TomJrzk October 1st, 2007 08:34 AM

Re: Dawkins Speaks
 
Quote:

Originally Posted by Fred H.
An atheist claiming spiritual values, claiming that he believes that human life is somehow unique, that it has inherent value, meaning, and purpose; and that there is some sort of objective truth, some sort of objective right and wrong, good and bad?

Well, I think most would realize that an atheist claiming spiritual values is about as laughable as Ahmadinejad claiming that Iran doesn’t punish homosexuals b/c, “In Iran, we don't have homosexuals.” I think that most would quickly see through Tom's transparent nonsense, and I doubt that he'd get many votes.

I think you already used that line. Can you come up with something more convincing?

You've already admitted that atheists are not necessarily nihilists, that some are actually nice people. How can that be? They can't possibly have any morals. So you have a major hole in your world-view that needs repairing. What are your thoughts on that?
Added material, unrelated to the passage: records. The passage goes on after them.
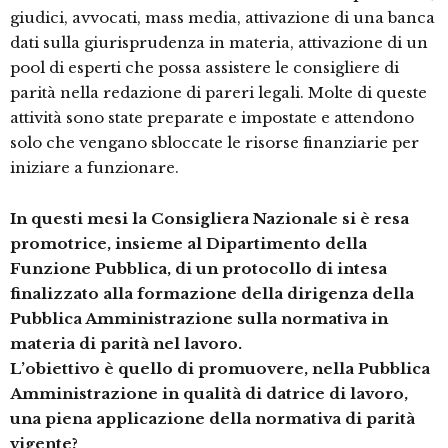
giudici, avvocati, mass media, attivazione di una banca
dati sulla giurisprudenza in materia, attivazione di un
pool di esperti che possa assistere le consigliere di
parità nella redazione di pareri legali. Molte di queste
attività sono state preparate e impostate e attendono
solo che vengano sbloccate le risorse finanziarie per
iniziare a funzionare.
In questi mesi la Consigliera Nazionale si è resa
promotrice, insieme al Dipartimento della
Funzione Pubblica, di un protocollo di intesa
finalizzato alla formazione della dirigenza della
Pubblica Amministrazione sulla normativa in
materia di parità nel lavoro.
L’obiettivo è quello di promuovere, nella Pubblica
Amministrazione in qualità di datrice di lavoro,
una piena applicazione della normativa di parità
vigente?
Fred H. October 1st, 2007 10:13 AM

Re: Dawkins Speaks
 
Hey JimB, this one made me smile:
Quote:

Dawkins rails at 'creationist front' for duping him into film role, Ewen MacAskill in Washington, Friday September 28, 2007, The Guardian, http://www.guardian.co.uk/internatio...178958,00.html

Among the films being shown tonight at the Atheist Alliance convention taking place near Washington is, unsurprisingly, Monty Python's Life of Brian. What will not be showing are trailers for a new movie, Expelled.
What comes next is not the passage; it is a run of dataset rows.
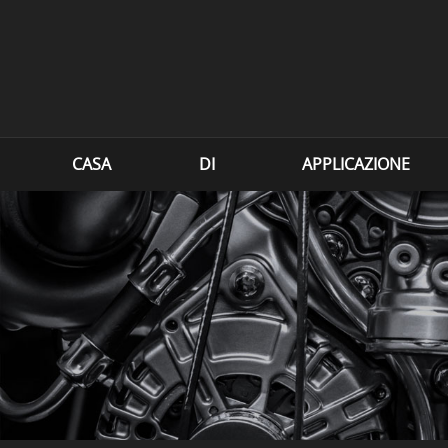
CASA
DI
APPLICAZIONE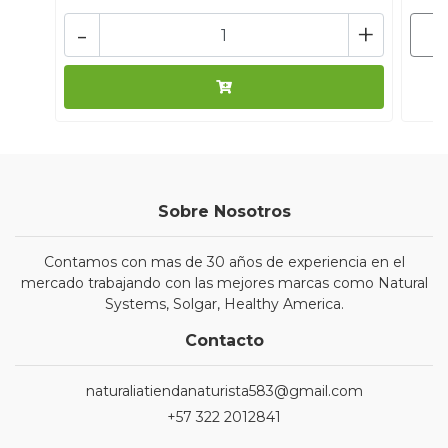
-
+
Sobre Nosotros
Contamos con mas de 30 años de experiencia en el
mercado trabajando con las mejores marcas como Natural
Systems, Solgar, Healthy America.
Contacto
naturaliatiendanaturista583@gmail.com
+57 322 2012841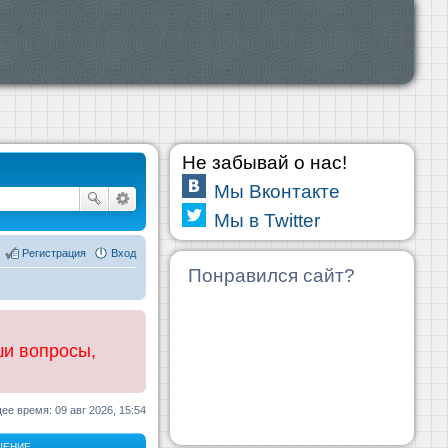
Не забывай о нас!
Мы Вконтакте
Мы в Twitter
Регистрация
Вход
Понравился сайт?
ши вопросы,
ее время: 09 авг 2026, 15:54
ЩЕНИЕ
Some of the world's best-known atheists, including British scientist Richard Dawkins, appear in the documentary, but they are unhappy with it. They say they agreed to appear in a documentary called Crossroads, but have ended up instead in Expelled: No Intelligence Allowed.

They had expected Crossroads to be a debate about creationism versus Darwinism, but Expelled supports intelligent design (ID), a variation on creationism. The premise of Expelled is that scientists sympathetic to intelligent design are penalised by being denied academic posts.
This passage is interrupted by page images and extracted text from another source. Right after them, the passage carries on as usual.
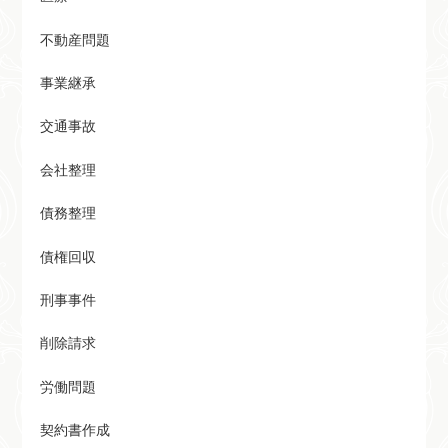
不動産問題
事業継承
交通事故
会社整理
債務整理
債権回収
刑事事件
削除請求
労働問題
契約書作成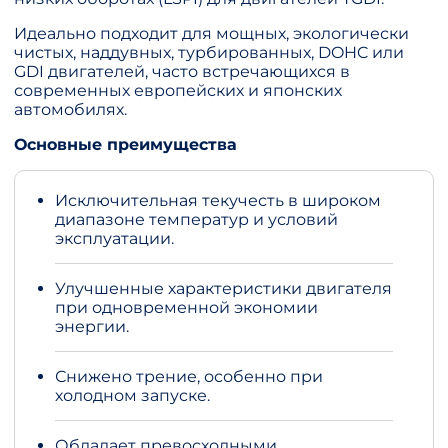
Идеально подходит для мощных, экологически
чистых, наддувных, турбированных, DOHC или
GDI двигателей, часто встречающихся в
современных европейских и японских
автомобилях.
Основные преимущества
Исключительная текучесть в широком
диапазоне температур и условий
эксплуатации.
Улучшенные характеристики двигателя
при одновременной экономии
энергии.
Снижено трение, особенно при
холодном запуске.
Обладает превосходными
The film, to have its premiere on February 12 in cinemas across the US, is fronted by Ben Stein, an actor and New York Times columnist. The timing may be linked to the 2008 presidential election, where creationism versus Darwinism often features in candidates' debates.

Professor Dawkins, who is speaking at the Atheist Alliance convention in Crystal City, Virginia, said in an email that had he known the film's premise he would not have agreed to take part. "At no time was I given the slightest clue that these people were a creationist front," he said. Other atheists said they were uneasy about the way they felt they had been duped.

Paul Zachary "PZ" Myers, a biology professor at the University of Minnesota and a leading critic of creationism, reproduced on Prof Dawkins' website a letter from Mark Mathis, a producer for Rampant Films. It says: "We are in production of the documentary film Crossroads: The Intersection of Science and Religion ... we are interested in asking you questions about the disconnect/controversy that exists in America between evolution, creationism and the intelligent design movement."

Professor Myers agreed to do the interview, but was surprised to see his name appear instead in what he described as "this new ID creationist movie" - Expelled.

Stein denied in the New York Times that he had misled anyone. "I don't remember a single person asking me what the movie was about," he said. The film company said the movie's title was changed on the advice of marketing experts.